コンビニの成長を支えてきたビジネスモデル、FC(フランチャイズチェーン)システムが岐路に立っている。

ファミリーマートは11月14日、本部の合意有無に関係なく、加盟店オーナーの判断で時短営業を認めると発表した。一方で、2020年3月より、24時間営業を継続する加盟店への支援金を引き上げる。セブン-イレブンも時短営業の実験を開始しており、こちらは本部の合意が必要だが、2020年1月に75店程度が対象になる見通しという。また、同年3月より、低収益の加盟店支援を手厚くするためにFC契約を一部改定する。

これらの動きは、人手不足の深刻化による加盟店の負担増と疲弊、また人口減や競合店増などを要因とする収益の伸び悩みが背景にある。年中無休・24時間営業を軸に拡大成長を続けてきたコンビニのFCシステムが、従来のように機能しなくなる可能性があることを示唆していると考えることができる。

コンビニと言えば、かねてより、北海道を地盤に1186店舗を展開(2019年10月末現在)するチェーンストア、「セイコーマート」に注目している。北海道内で業界最大手のセブン-イレブンを上回るNo.1の店舗網を構築していることに加え、サービス産業生産性協議会が実施する「日本版顧客満足度指数(JCSI)」コンビニエンスストア部門で、全国のコンビニチェーンを抑え、2016年から2019年まで4年連続で1位を獲得している異色のコンビニである。

このセイコーマート、FC契約における営業時間は7時-23時の16時間営業を原則とし、加盟店舗ごとの状況を踏まえて柔軟に設定できるようになっており、24時間営業している店舗は全体の20%強しかない。しかも、一般的にコンビニの出店には商圏人口3000人が必要と言われる中、人口1000人以下の過疎地を含め、道内ほぼ全域の市町村に出店しており、人口カバー率は99%を超える。さぞかし数字は厳しいのだろうと思いきや、売上は右肩上がりには伸びていないものの、2015年以来1800億円台を堅持し、概ね横這いで推移している。人手不足や人口減少といった逆風は都市部と変わらない、いや、むしろより厳しい環境にもかかわらず、なぜこのような柔軟な経営ができるのか。ビジネスモデルを調べてみると、大手チェーンとは異なる面白い特徴が浮かび上がる。

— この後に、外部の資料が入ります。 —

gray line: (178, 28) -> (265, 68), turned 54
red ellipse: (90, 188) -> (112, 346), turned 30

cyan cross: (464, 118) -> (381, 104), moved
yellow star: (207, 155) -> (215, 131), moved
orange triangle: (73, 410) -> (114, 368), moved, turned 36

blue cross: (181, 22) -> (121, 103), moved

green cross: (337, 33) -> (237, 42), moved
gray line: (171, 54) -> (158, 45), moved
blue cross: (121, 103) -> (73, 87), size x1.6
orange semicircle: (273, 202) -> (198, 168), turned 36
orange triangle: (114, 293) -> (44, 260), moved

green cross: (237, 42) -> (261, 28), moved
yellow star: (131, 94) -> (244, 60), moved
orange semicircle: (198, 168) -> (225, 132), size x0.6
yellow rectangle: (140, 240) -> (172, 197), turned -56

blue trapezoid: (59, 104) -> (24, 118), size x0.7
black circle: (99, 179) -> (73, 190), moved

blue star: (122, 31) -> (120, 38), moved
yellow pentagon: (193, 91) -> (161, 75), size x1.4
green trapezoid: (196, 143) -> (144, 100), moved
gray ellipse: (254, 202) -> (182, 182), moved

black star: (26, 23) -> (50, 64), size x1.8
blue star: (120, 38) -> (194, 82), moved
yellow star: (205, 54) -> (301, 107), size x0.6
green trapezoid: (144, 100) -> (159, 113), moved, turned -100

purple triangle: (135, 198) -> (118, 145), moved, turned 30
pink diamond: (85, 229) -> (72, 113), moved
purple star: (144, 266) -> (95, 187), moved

まず、セイコーマートは総店舗の約8割、900店以上を直営店として運営している。高齢化で後継者のいない加盟店を引き継いだことなどで直営の割合が徐々に高まったらしい。8割が直営であれば、地域事情に合わせた営業時間や投資、新商品導入など、様々な面で本部主導による効率的な運営が可能になる。つまり、セイコーマートはFCチェーンからレギュラーチェーンに移行することで、成長を描こうとしている。

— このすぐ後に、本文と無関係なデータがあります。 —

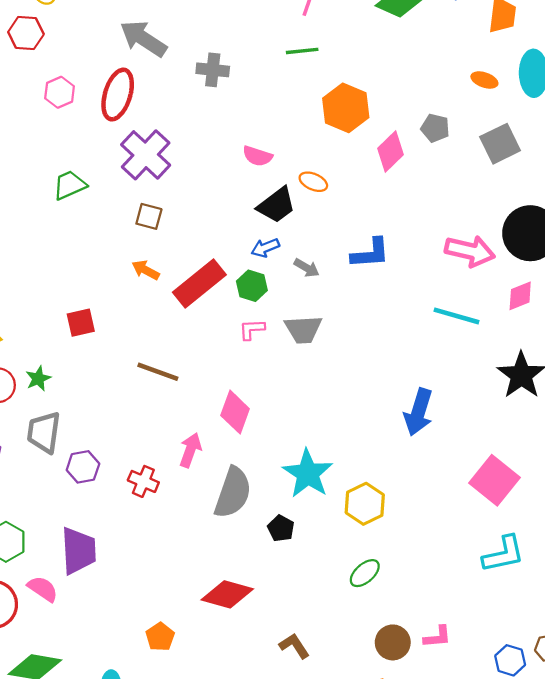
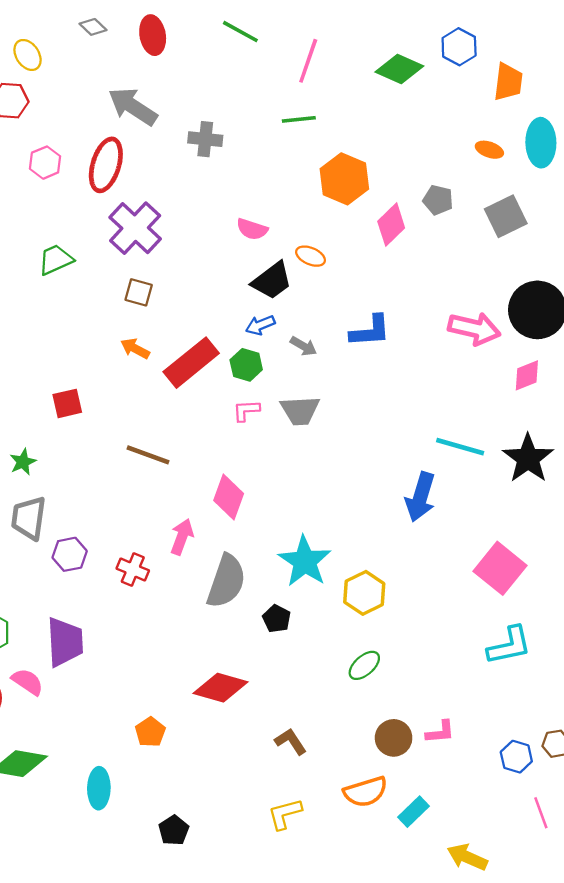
cyan line: (456, 316) -> (460, 447), moved

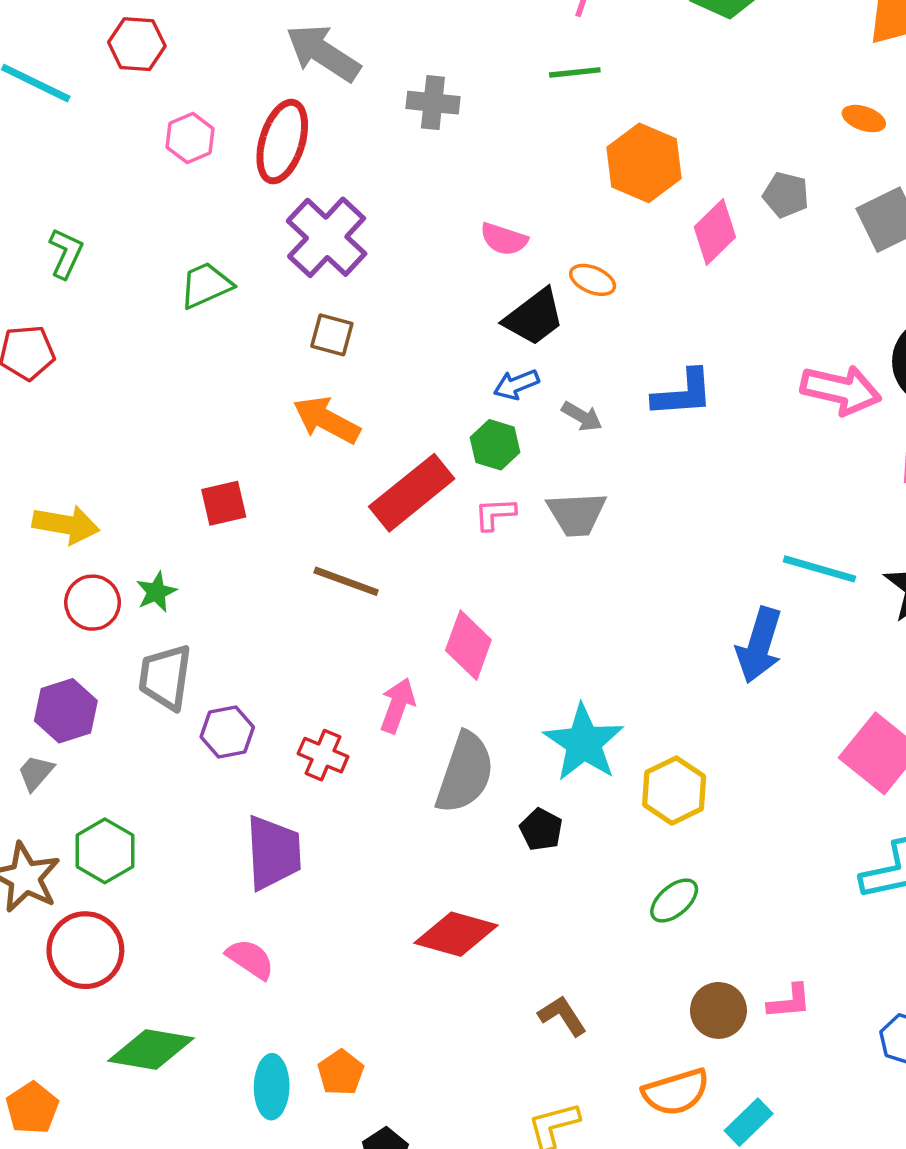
orange arrow: (135, 348) -> (327, 420), size x1.5
red rectangle: (191, 363) -> (412, 493), moved
purple trapezoid: (65, 642) -> (273, 853), moved
pink semicircle: (28, 682) -> (250, 959), moved
orange pentagon: (150, 732) -> (341, 1073), moved

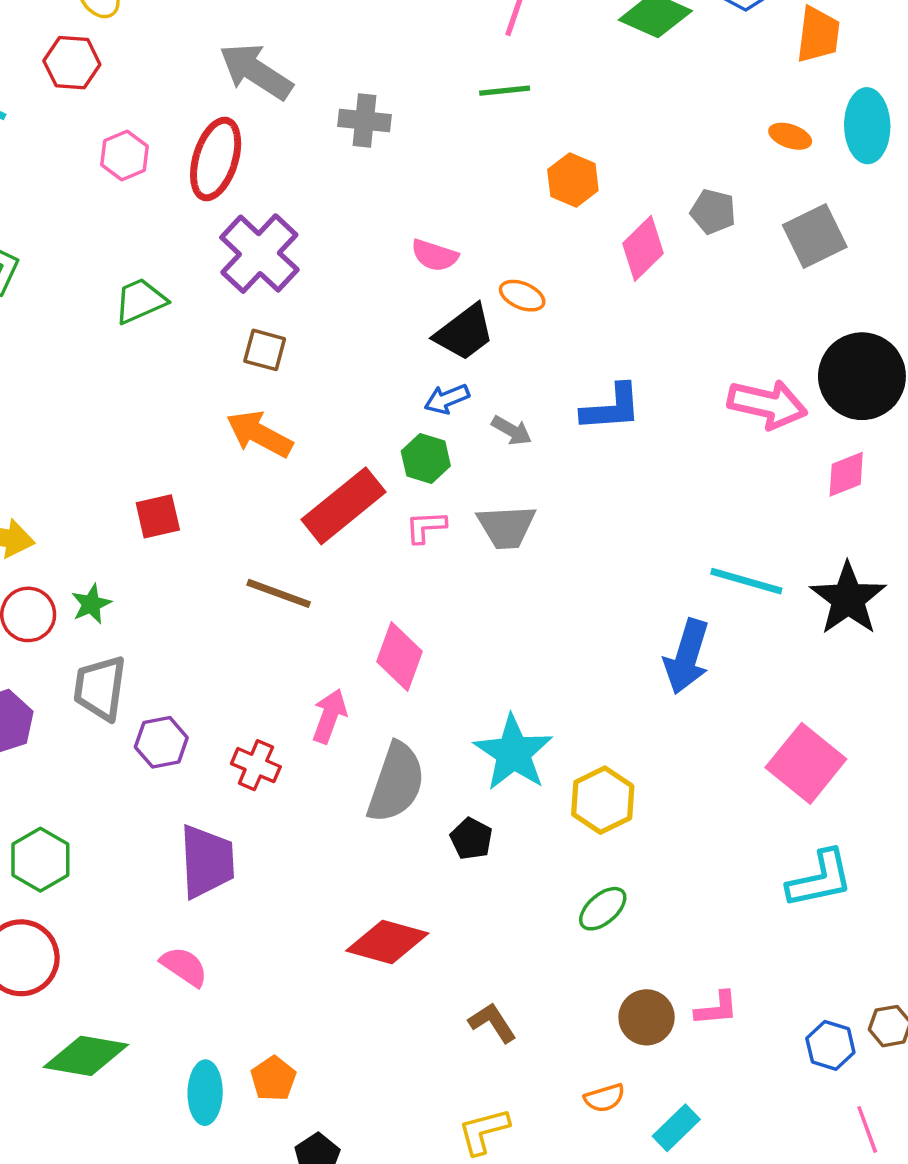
orange hexagon: (644, 163) -> (573, 180), size x0.7
orange semicircle: (676, 1092) -> (604, 1098), size x0.6

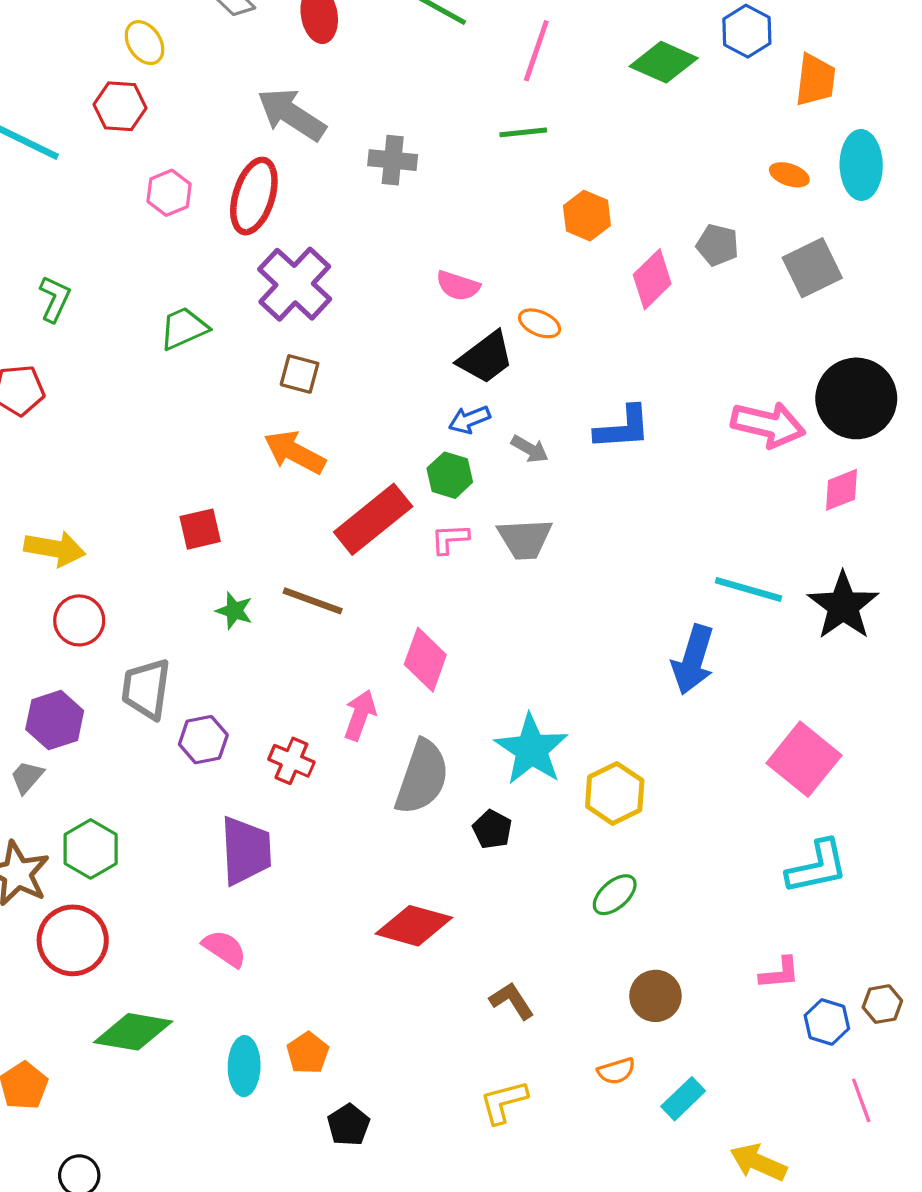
green star: (91, 604) -> (234, 611), moved, turned -30
pink L-shape: (717, 1009) -> (780, 973), moved

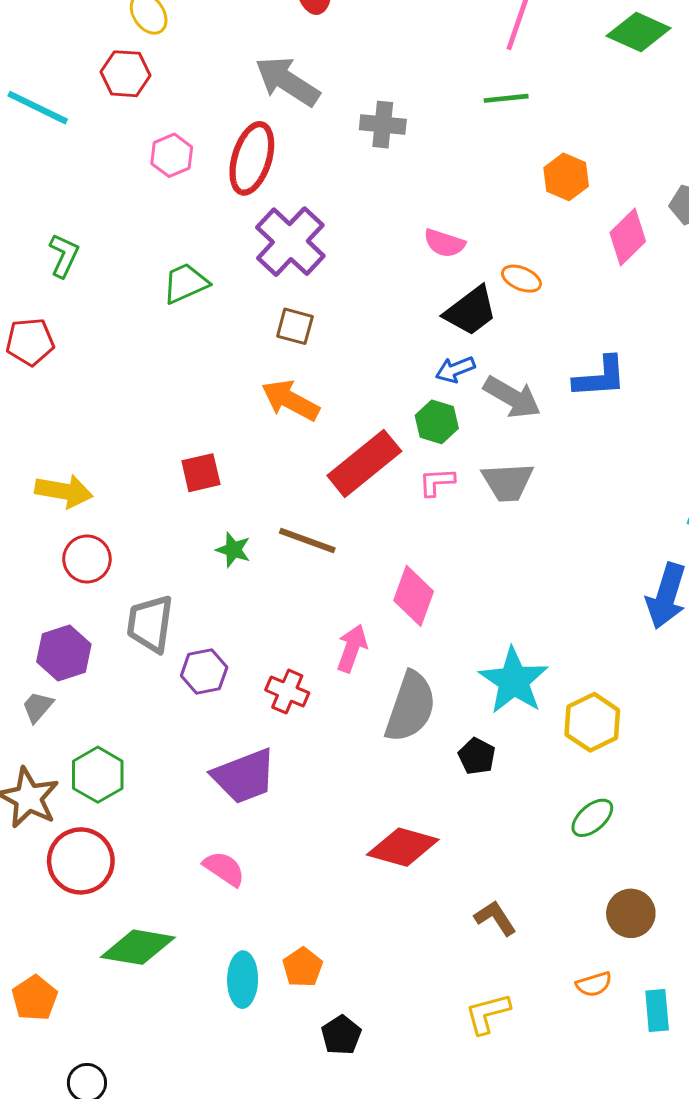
gray arrow: (530, 449) -> (512, 397), size x1.6
purple trapezoid: (246, 851) -> (244, 776), turned 72
cyan rectangle: (683, 1099) -> (657, 1010), turned -51

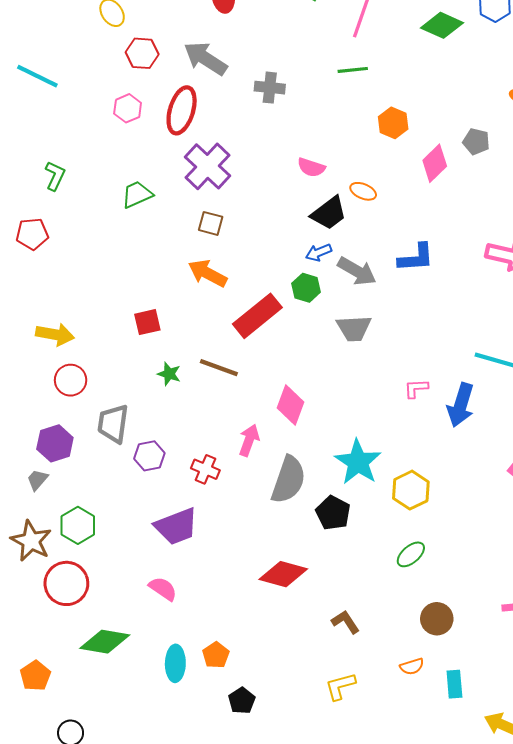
red hexagon: (125, 74) -> (142, 53), moved
pink L-shape: (437, 482) -> (416, 388), moved
black pentagon: (477, 756) -> (333, 513), size x1.4

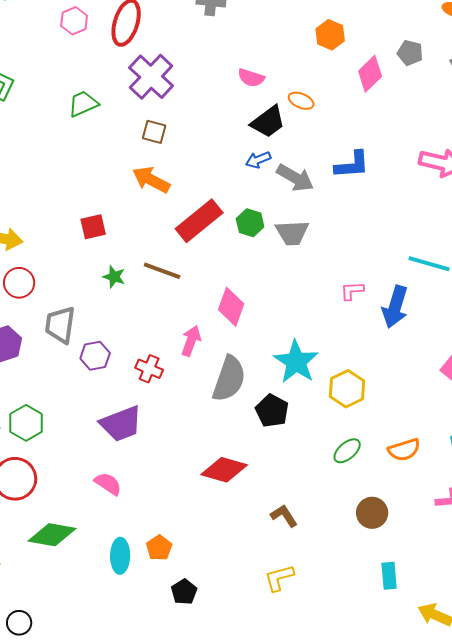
green hexagon: (306, 288) -> (250, 223), moved
orange semicircle: (412, 666) -> (404, 450), moved, size x1.4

次に、商品を仕入れて売るだけでなく、製造、物流、小売と一貫したサプライチェーンを自ら構築している。店内には、道産の原料を使った弁当、総菜、牛乳、パン、加工食品などのPB(プライベートブランド)があふれている。自社農場、パッケージ製造や充填包装までを行う生産工場、そして自社物流を繋げ、ローコストかつ最も効率的なかたちで店舗に商品を届ける。いわゆるSPA(製造小売業)である。直営店主体の経営の場合、通常は加盟店からのロイヤリティ収入があてにできず、投資や人件費なども本部負担となるため、ローコストオペレーションの確立が必須。セイコーマートはSPAを追求することで、コスト管理を徹底している。

ちなみに、セイコーマートは2000年から、ポイントが貯まり値引きに使える会員制度「セイコーマートクラブ」を展開し、480万人を超える会員顧客の購買データを分析してきた(現在は2018年10月より開始したハウス電子マネー、Pecomaに移行中)。この、精度の高いデータ分析が、緻密なサプライチェーンの起点となっていて、チェーンストア運営の「鍵」の部分と考えられる。なお、データ分析はKPI(Key Performance Indicator:重要業績評価指標)として「リピート率」を非常に重視しているというが、実際にどのデータを組み合わせてどのようにその意味合いを読み取り、解を導き出しているのか大変興味深いところである。

さらに、小売事業では北海道だけでなく、茨城県や埼玉県にも進出し、またグループの製造会社を通じて加工食品などのPBを他のドラッグストア等に供給するなど、事業の拡大展開と収益の多角化も進めている。グループの外販比率は全体売上の1割に達するという。

今後さらに高齢化や人口減が進み、コンビニを取り巻く環境が一層厳しさを増すことが 想定される中、コンビニ各社は店舗経営を続けられない加盟店をどうするのか。経営資 源が目減りすれば成長は見込めず、自ずと何らかの打ち手が必要になる。セイコーマートのような、直営化やSPA化がすべての答えではないにせよ、購買データ分析を起点としたサプライチェーンの構築による顧客ロイヤルティの作り方や、本部主導の店舗運営手法など、同社の取り組みは今後の打ち手を模索する上で一考に値するのではないか。